Akhirnya pihak konsultan pengawas mengambil keputusan tegas untuk mengajukan pemutusan kontrak bagi kontraktor sinting itu dengan alasan realisasi pekerjaan hingga minggu kedua bulan desember baru mencapai 33 %. Langkah tersebut disetujui oleh Kepala Distamben setempat yang langsung menyusun draft pemutusan kontrak dengan dibantu oleh konsultan. Konyolnya pihak kontraktor malah mengadukan pihak konsultan pengawas ke Bupati, dan lucunya ia juga menekan Bupati untuk memperpanjang kontraknya dengan alasan pekerjaannya terhambat oleh masalah pengiriman material yang sempat tertahan di Pelabuhan Tanjung Perak Surabaya dan Pelabuhan Kumai, Kotawaringin Barat. Padahal ia baru sibuk mengirim material mulai November atau sekitar sebulan sebelum batas waktu kontraknya habis. Beberapa pimpinan partai besar tingkat propinsi juga ikut-ikutan menekan bupati untuk memberikan keringanan dan perpanjangan waktu bagi kontraktor tersebut.

Sang bupati lalu mengumpulkan pihak distamben dan konsultan pengawas untuk membahas permasalahan tersebut. Setelah mendapat masukan dan bukti-bukti kuat, akhirnya bupati mendukung pemutusan kontrak tersebut untuk memberikan pelajaran bagi kontraktor lainnya. Mendengar keputusan bupati tersebut, sang kontraktor lalu meneror pihak konsultan dengan beragam ancaman, bahkan juga akan mengirim beberapa preman meski itu akhirnya tak dilakukan. Tindakan kontraktor yang ugal-ugalan itu sungguh disesalkan, seharusnya ia belajar mengakui dan memperbaiki kesalahannya. Mestinya ia malu bila berbuat salah, bukannya malah mencari kambing hitam. Mereka harus sadar akan tanggung jawab mereka untuk melaksanakan kegiatan pembangunan yang didanai pajak masyarakat dengan sungguh-sungguh, bukan malah mengkhianatinya.
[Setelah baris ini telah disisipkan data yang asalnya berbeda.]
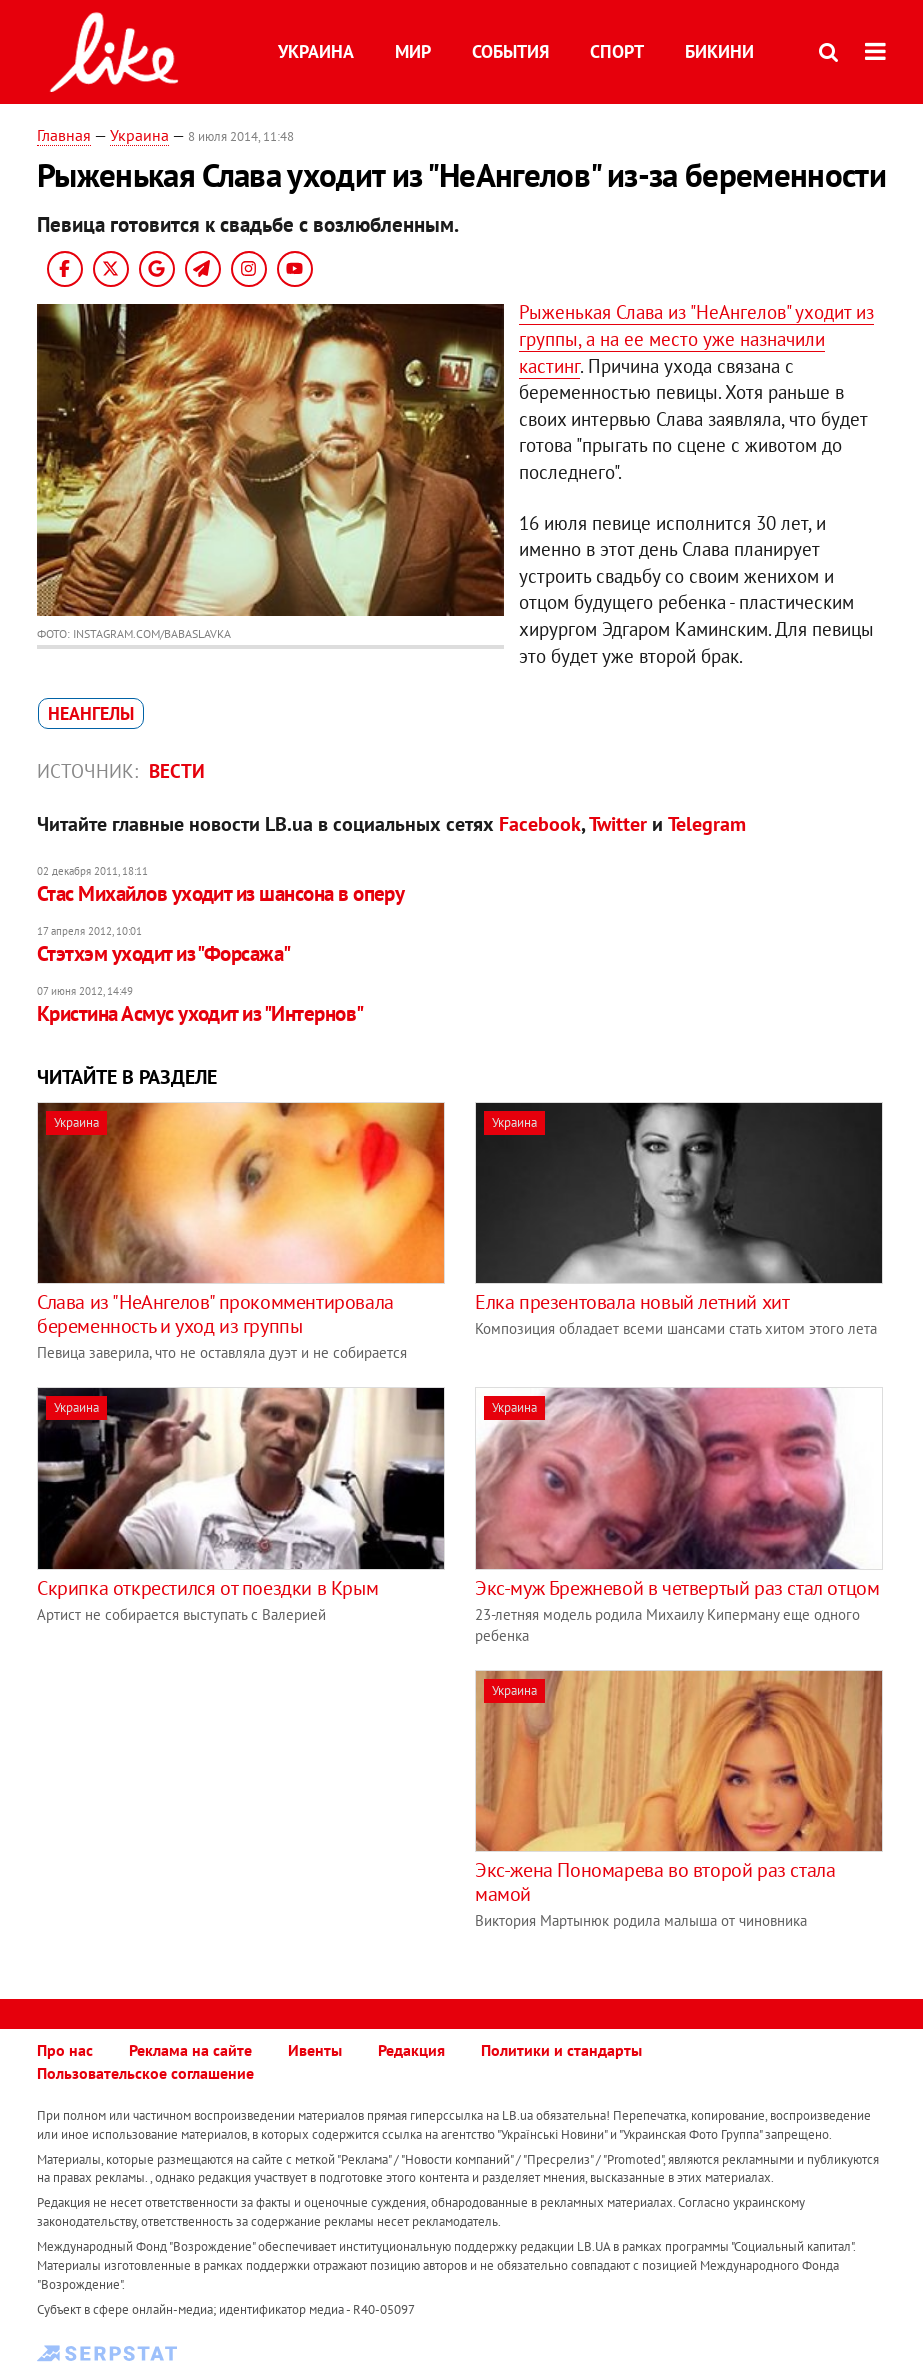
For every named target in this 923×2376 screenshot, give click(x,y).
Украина (316, 51)
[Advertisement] (205, 1810)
Dengan demikian pantaslah kiranya jika masing-masing dari kita mulai menumbuhkan kesadaran spiritual dan etika yang beradab untuk memperbaiki kerusakan tatanan ini. Semangat baru yang perlu dimiliki saat ini adalah semangat berkarya untuk berbagi. Berbagi pengetahuan, berbagi kebaikan, berbagi kasih-sayang, berbagi rezeki, berbagi karya, dan itu semua juga merupakan wujud pengabdian/Ibadah dan rasa berbakti kita kepada Tuhan dan masyarakat.



MARI BERJUANG…. MARI BERKARYA… MARI BERBAGI… !!!